What you need to know about investing in multifamily properties!

Investing in multifamily properties in Canada can be a great way to secure long-term income and build wealth. But what does this type of investment look like in practice? Here’s a closer look at what you need to know about investing in multifamily properties in Canada.

1. Types of multifamily properties

In Canada, multifamily properties can take many forms. Some common types include:

  • Apartment buildings: These are typically large buildings with several floors and multiple units. They may be rented out to a mix of tenants, or they may be designated as affordable housing or senior living facilities.  
  • Duplexes, Triplexes, Fourplexes: These are smaller buildings with two to four units. They may be rented out to separate tenants, or they may be owner-occupied with the additional units rented out to supplement expenses. 
  • Townhouses: These are multi-unit buildings that are attached to one another, typically in a row or a block. They may be rented out to separate tenants, or they may be owner-occupied with rental units on the side.

2. Financing options 

When it comes to financing multifamily properties, there are a few options available. Some investors choose to pay cash for the property, while others opt for a mortgage. Here are a few common ways to finance a multifamily property purchase:

  • Conventional mortgage – Residential: This is a standard mortgage that is typically available for properties with four or less units. The lender will typically require a down payment of at least 20% for an investment property and will consider factors such as the borrower’s credit score, personal income, personal debts, and evaluate their financial ability to take on another loan.  Generally a percentage of the rental income from the property will be considered and attributed toward your income to help qualify for the loan.
  • Conventional mortgage – Commercial: This is a standard mortgage that is typically available for properties with five or more units. The lender will typically require a down payment of at least 25% and will put much more weight on the financials of the property versus your own personal financial situation. Lenders typically want to see the ratio of income to expenses at a value of 1.2 or higher in order to ensure the revenue from the building can afford the mortgage loan they will be providing.
  • CMHC insured mortgage – Commercial: This is a government-insured mortgage that is available for properties with five or more units. The lender will typically require a down payment of at least 15% and will consider the factors noted above for conventional commercial mortgages. With a CMHC insured mortgage the terms are generally more preferable as they offer a longer amortization of up to 40 years and lower than average interest rate.

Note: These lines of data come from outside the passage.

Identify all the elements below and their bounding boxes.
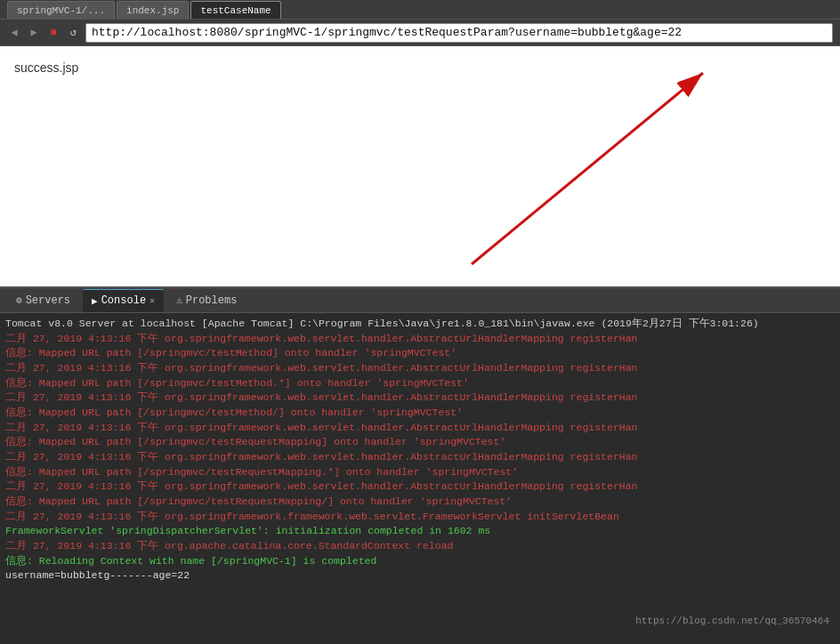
browser-tabs: springMVC-1/... index.jsp testCaseName (0, 0, 840, 20)
console-line: 二月 27, 2019 4:13:16 下午 org.springframewo… (5, 390, 835, 406)
back-button[interactable]: ◀ (7, 26, 21, 40)
console-line: FrameworkServlet 'springDispatcherServle… (5, 524, 835, 539)
stop-button[interactable]: ■ (46, 26, 61, 40)
console-line: 信息: Mapped URL path [/springmvc/testRequ… (5, 435, 835, 450)
url-text: http://localhost:8080/springMVC-1/spring… (92, 26, 682, 39)
console-line: 二月 27, 2019 4:13:16 下午 org.springframewo… (5, 479, 835, 495)
reload-button[interactable]: ↺ (66, 26, 80, 40)
tab-3-label: testCaseName (200, 5, 271, 16)
console-line: 二月 27, 2019 4:13:16 下午 org.springframewo… (5, 421, 835, 436)
servers-label: Servers (26, 294, 70, 307)
svg-line-1 (472, 73, 703, 264)
url-bar[interactable]: http://localhost:8080/springMVC-1/spring… (85, 23, 833, 43)
tab-2[interactable]: index.jsp (117, 1, 189, 19)
tab-1-label: springMVC-1/... (17, 5, 105, 16)
arrow-annotation (0, 46, 840, 286)
page-content-text: success.jsp (14, 60, 78, 75)
tab-2-label: index.jsp (126, 5, 179, 16)
problems-icon: ⚠ (176, 294, 182, 306)
console-icon: ▶ (92, 295, 98, 307)
console-line: 二月 27, 2019 4:13:16 下午 org.springframewo… (5, 510, 835, 525)
tab-3[interactable]: testCaseName (190, 1, 280, 19)
console-line: 信息: Mapped URL path [/springmvc/testMeth… (5, 406, 835, 421)
console-line: 信息: Mapped URL path [/springmvc/testRequ… (5, 495, 835, 510)
browser-window: springMVC-1/... index.jsp testCaseName ◀… (0, 0, 840, 644)
tab-problems[interactable]: ⚠ Problems (167, 289, 246, 312)
address-bar: ◀ ▶ ■ ↺ http://localhost:8080/springMVC-… (0, 20, 840, 46)
console-line: 二月 27, 2019 4:13:16 下午 org.springframewo… (5, 361, 835, 376)
console-line: username=bubbletg-------age=22 (5, 568, 835, 584)
console-line: 二月 27, 2019 4:13:16 下午 org.apache.catali… (5, 539, 835, 554)
tab-console[interactable]: ▶ Console ✕ (83, 289, 164, 312)
console-line: 信息: Mapped URL path [/springmvc/testMeth… (5, 346, 835, 361)
tab-1[interactable]: springMVC-1/... (7, 1, 115, 19)
browser-content: success.jsp (0, 46, 840, 286)
console-line: Tomcat v8.0 Server at localhost [Apache … (5, 317, 835, 332)
problems-label: Problems (186, 294, 238, 307)
console-line: 信息: Reloading Context with name [/spring… (5, 554, 835, 569)
console-line: 信息: Mapped URL path [/springmvc/testMeth… (5, 376, 835, 391)
console-output: Tomcat v8.0 Server at localhost [Apache … (0, 313, 840, 633)
console-label: Console (101, 294, 146, 307)
console-line: 二月 27, 2019 4:13:16 下午 org.springframewo… (5, 332, 835, 347)
forward-button[interactable]: ▶ (27, 26, 41, 40)
console-close-icon[interactable]: ✕ (149, 295, 155, 306)
bottom-panel: ⚙ Servers ▶ Console ✕ ⚠ Problems Tomcat … (0, 286, 840, 633)
tab-servers[interactable]: ⚙ Servers (7, 289, 79, 312)
panel-tabs-bar: ⚙ Servers ▶ Console ✕ ⚠ Problems (0, 288, 840, 313)
watermark: https://blog.csdn.net/qq_36570464 (635, 616, 829, 626)
servers-icon: ⚙ (16, 294, 22, 306)
console-line: 信息: Mapped URL path [/springmvc/testRequ… (5, 465, 835, 480)
console-line: 二月 27, 2019 4:13:16 下午 org.springframewo… (5, 450, 835, 465)
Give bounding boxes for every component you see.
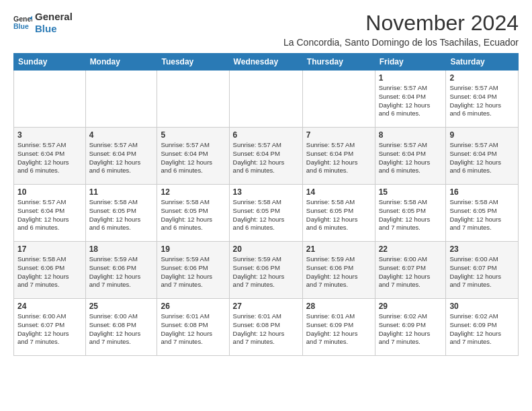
day-number: 13 [233,187,299,197]
day-number: 16 [449,187,515,197]
logo-text-line1: General [35,11,73,23]
calendar-cell [302,71,375,128]
day-number: 5 [161,130,225,140]
calendar-week-5: 24Sunrise: 6:00 AM Sunset: 6:07 PM Dayli… [14,299,519,356]
calendar-cell: 24Sunrise: 6:00 AM Sunset: 6:07 PM Dayli… [14,299,86,356]
day-number: 6 [233,130,299,140]
calendar-cell: 5Sunrise: 5:57 AM Sunset: 6:04 PM Daylig… [157,128,229,185]
calendar-cell: 27Sunrise: 6:01 AM Sunset: 6:08 PM Dayli… [229,299,302,356]
calendar-header-thursday: Thursday [302,54,375,71]
day-number: 7 [306,130,371,140]
calendar-cell: 11Sunrise: 5:58 AM Sunset: 6:05 PM Dayli… [85,185,157,242]
calendar-cell: 23Sunrise: 6:00 AM Sunset: 6:07 PM Dayli… [446,242,519,299]
day-number: 28 [306,302,371,311]
day-info: Sunrise: 6:02 AM Sunset: 6:09 PM Dayligh… [379,312,443,347]
page-header: General Blue General Blue November 2024 … [13,11,519,48]
calendar-cell [14,71,86,128]
day-info: Sunrise: 6:01 AM Sunset: 6:09 PM Dayligh… [306,312,371,347]
logo-icon: General Blue [13,13,32,32]
day-info: Sunrise: 6:00 AM Sunset: 6:07 PM Dayligh… [449,255,515,289]
day-number: 21 [306,244,371,254]
day-info: Sunrise: 5:59 AM Sunset: 6:06 PM Dayligh… [89,255,154,289]
day-number: 30 [449,302,515,311]
calendar-cell: 6Sunrise: 5:57 AM Sunset: 6:04 PM Daylig… [229,128,302,185]
calendar-week-3: 10Sunrise: 5:57 AM Sunset: 6:04 PM Dayli… [14,185,519,242]
calendar-header-sunday: Sunday [14,54,86,71]
calendar-cell: 18Sunrise: 5:59 AM Sunset: 6:06 PM Dayli… [85,242,157,299]
day-info: Sunrise: 5:59 AM Sunset: 6:06 PM Dayligh… [306,255,371,289]
day-info: Sunrise: 6:00 AM Sunset: 6:08 PM Dayligh… [89,312,154,347]
calendar-cell: 4Sunrise: 5:57 AM Sunset: 6:04 PM Daylig… [85,128,157,185]
calendar-cell: 20Sunrise: 5:59 AM Sunset: 6:06 PM Dayli… [229,242,302,299]
day-number: 3 [17,130,82,140]
calendar-header-saturday: Saturday [446,54,519,71]
day-number: 26 [161,302,225,311]
calendar-cell: 13Sunrise: 5:58 AM Sunset: 6:05 PM Dayli… [229,185,302,242]
calendar-cell: 25Sunrise: 6:00 AM Sunset: 6:08 PM Dayli… [85,299,157,356]
day-info: Sunrise: 5:58 AM Sunset: 6:05 PM Dayligh… [306,198,371,232]
day-number: 10 [17,187,82,197]
calendar-cell [85,71,157,128]
day-info: Sunrise: 5:59 AM Sunset: 6:06 PM Dayligh… [233,255,299,289]
day-number: 29 [379,302,443,311]
calendar-cell: 21Sunrise: 5:59 AM Sunset: 6:06 PM Dayli… [302,242,375,299]
day-info: Sunrise: 5:58 AM Sunset: 6:05 PM Dayligh… [379,198,443,232]
calendar-cell [157,71,229,128]
calendar-cell: 15Sunrise: 5:58 AM Sunset: 6:05 PM Dayli… [375,185,446,242]
day-info: Sunrise: 5:57 AM Sunset: 6:04 PM Dayligh… [17,141,82,175]
calendar-cell: 1Sunrise: 5:57 AM Sunset: 6:04 PM Daylig… [375,71,446,128]
day-number: 19 [161,244,225,254]
day-info: Sunrise: 5:57 AM Sunset: 6:04 PM Dayligh… [89,141,154,175]
calendar-cell: 2Sunrise: 5:57 AM Sunset: 6:04 PM Daylig… [446,71,519,128]
day-info: Sunrise: 6:00 AM Sunset: 6:07 PM Dayligh… [17,312,82,347]
day-info: Sunrise: 6:01 AM Sunset: 6:08 PM Dayligh… [233,312,299,347]
day-number: 12 [161,187,225,197]
day-info: Sunrise: 5:58 AM Sunset: 6:05 PM Dayligh… [233,198,299,232]
calendar-week-4: 17Sunrise: 5:58 AM Sunset: 6:06 PM Dayli… [14,242,519,299]
calendar-cell: 8Sunrise: 5:57 AM Sunset: 6:04 PM Daylig… [375,128,446,185]
day-number: 27 [233,302,299,311]
day-number: 24 [17,302,82,311]
calendar-header-row: SundayMondayTuesdayWednesdayThursdayFrid… [14,54,519,71]
calendar-cell: 30Sunrise: 6:02 AM Sunset: 6:09 PM Dayli… [446,299,519,356]
day-info: Sunrise: 5:57 AM Sunset: 6:04 PM Dayligh… [449,141,515,175]
calendar: SundayMondayTuesdayWednesdayThursdayFrid… [13,53,519,356]
calendar-cell: 9Sunrise: 5:57 AM Sunset: 6:04 PM Daylig… [446,128,519,185]
calendar-cell: 26Sunrise: 6:01 AM Sunset: 6:08 PM Dayli… [157,299,229,356]
calendar-cell: 17Sunrise: 5:58 AM Sunset: 6:06 PM Dayli… [14,242,86,299]
day-info: Sunrise: 6:00 AM Sunset: 6:07 PM Dayligh… [379,255,443,289]
calendar-header-monday: Monday [85,54,157,71]
logo: General Blue General Blue [13,11,73,35]
day-info: Sunrise: 5:57 AM Sunset: 6:04 PM Dayligh… [233,141,299,175]
day-info: Sunrise: 5:58 AM Sunset: 6:06 PM Dayligh… [17,255,82,289]
calendar-cell: 29Sunrise: 6:02 AM Sunset: 6:09 PM Dayli… [375,299,446,356]
calendar-cell: 3Sunrise: 5:57 AM Sunset: 6:04 PM Daylig… [14,128,86,185]
calendar-cell: 12Sunrise: 5:58 AM Sunset: 6:05 PM Dayli… [157,185,229,242]
day-number: 14 [306,187,371,197]
day-info: Sunrise: 5:57 AM Sunset: 6:04 PM Dayligh… [161,141,225,175]
day-info: Sunrise: 6:01 AM Sunset: 6:08 PM Dayligh… [161,312,225,347]
logo-text-line2: Blue [35,23,73,35]
day-number: 18 [89,244,154,254]
calendar-cell: 10Sunrise: 5:57 AM Sunset: 6:04 PM Dayli… [14,185,86,242]
calendar-cell [229,71,302,128]
day-number: 9 [449,130,515,140]
day-number: 25 [89,302,154,311]
day-info: Sunrise: 5:57 AM Sunset: 6:04 PM Dayligh… [449,84,515,118]
month-title: November 2024 [283,11,519,36]
day-number: 2 [449,73,515,83]
day-info: Sunrise: 5:58 AM Sunset: 6:05 PM Dayligh… [449,198,515,232]
day-info: Sunrise: 5:57 AM Sunset: 6:04 PM Dayligh… [17,198,82,232]
day-number: 8 [379,130,443,140]
title-area: November 2024 La Concordia, Santo Doming… [283,11,519,48]
calendar-cell: 19Sunrise: 5:59 AM Sunset: 6:06 PM Dayli… [157,242,229,299]
day-number: 23 [449,244,515,254]
day-number: 22 [379,244,443,254]
calendar-header-friday: Friday [375,54,446,71]
calendar-cell: 14Sunrise: 5:58 AM Sunset: 6:05 PM Dayli… [302,185,375,242]
location-title: La Concordia, Santo Domingo de los Tsach… [283,37,519,48]
day-number: 17 [17,244,82,254]
svg-text:Blue: Blue [13,22,29,30]
day-info: Sunrise: 5:57 AM Sunset: 6:04 PM Dayligh… [379,84,443,118]
day-info: Sunrise: 6:02 AM Sunset: 6:09 PM Dayligh… [449,312,515,347]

3. Potential income and returns 

The potential income and returns from a multifamily property will depend on a number of factors, including the location, the condition of the property, and the rental market. However, some estimates suggest that investors can expect an annual return on investment (ROI) of 5-10% for multifamily properties in Canada.

4. Risks and challenges

Like any investment, investing in multifamily properties comes with its own set of risks and challenges. Here are a few things to keep in mind:

  • Market Fluctuations: The Canadian real estate market can be volatile, and property values can fluctuate. It’s important to do your research and be prepared for market fluctuations, changes in rental rates, and expenses.
  • Maintenance and Repairs: Multifamily properties require regular maintenance and repairs, which can be costly. It’s important to budget for these expenses and have a plan in place for handling emergencies and unforeseen expenses that undoubtedly arise.
  • Tenant Management and Turnover: Ensuring that you have processes in place for rent collection, tenant questions and concerns, and tenant turnover is crucial to a successful multifamily investment.  Whether a property management company is managing the property or you’re self-managing, it’s a good idea to get familiar with the Landlord and Tenant guidelines in your province as this dictates how to deal with any issues and situations that may arise.

Conclusion

Investing in multifamily properties in Canada can be a great way to secure long-term income and build wealth. However, it’s important to do your research and to be prepared for the risks and challenges that come with this type of investment. With the right strategy and support, you can make your multifamily property investment a success. It’s also important to seek the advice of professionals, such as a real estate lawyer, an investment focused realtor, and an investment focused mortgage broker, to help advise on your unique situation and the type of investment property you’re considering.